(AIM OF THE EXERCISE):
Strip out the pictures and output each remaining line of the data word for word.
==== DATASET EXCERPT
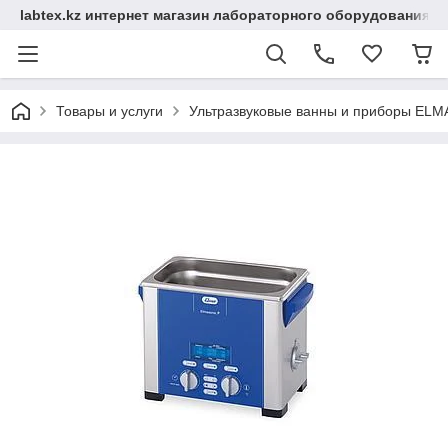
labtex.kz интернет магазин лабораторного оборудования
Товары и услуги
Ультразвуковые ванны и приборы ELM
========
(RESULT OF THIS TASK):
labtex.kz интернет магазин лабораторного оборудования
Товары и услуги
Ультразвуковые ванны и приборы ELM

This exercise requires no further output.